One common example comes from health. Some success has been reported by visualising your body repairing itself and becoming healthy. People can visualise their body's defence mechanisms rallying around the site of injury or infection and visualise their defender cells as knights with lances, or children might want to use a space ship idea, attacking the foreign cells and destroying them.
Another visualization is used in pain control. For chronic pain, the person visualises the seat of the pain as represented by a colour, red for example. Then they focus on an area of their body where there is no pain, and visualise that as a different colour, blue for example. Then the person imagines dipping a brush into the blue colour and painting over the red, or pressing both places together so that the colours blend and remove the pain.

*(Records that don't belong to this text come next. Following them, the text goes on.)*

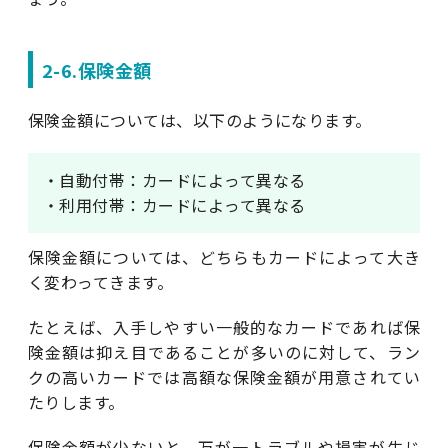
2-6.保険金額
保険金額については、以下のようになります。
・自動付帯：カードによって異なる
・利用付帯：カードによって異なる
保険金額については、どちらもカードによって大き
く変わってきます。
たとえば、入手しやすい一般的なカードであれば保
険金額は抑え目であることが多いのに対して、ラン
クの高いカードでは高額な保険金額が用意されてい
たりします。
保険金額が少ないと、万が一トラブルや損害が生じ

Another use of visualization is to subconsciously alter how you percieve people or things that make you feel threatened.
Suppose you feel uncomfortable with someone at work, someone who always seems to be able to make you feel bad, or a bit frightened of them. If you change the way you think about them, you will change the way you react to them. If it's what they say that bothers you, all you have to do is to imagine the person with a giant nose like an elephant, and visualise whatever they say coming out like a trumpeting noise. Or imagine the person as they will be in thirty years time, with a sagging belly and wispy white hair, drooling and snuffling. If you are being called into the boss's office and the idea makes you feel anxious, just imagine the boss as a toddler with his pants around his ankles waddling around the desk. If you have to go into a room full of high powered people, just imagine them all sitting there naked, farting loudly. There is no limit to how inventive you can be. If you can make yourself laugh at something, you cannot be frightened of it any more.
In the same way, you can get rid of things that frighten you in other ways. Suppose there is someone you want to forget. Visualize being on a beach, write their name in the sand, and watch the waves wash away that name. Or if there is someone who has hurt you in the past, imagine drawing their outline, or their face in the sand, and then let the waves wash that away.
Another form of visualization needs a someone else to guide you. A guide, often a hypnotist, guides the client through a specially tailored metaphor. The metaphor sets a scene, leads into some situation which has parallels to your problem and then allows you to find ways to overcome obstacles, or push aside barriers. These healing metaphors can be very powerful and long lasting.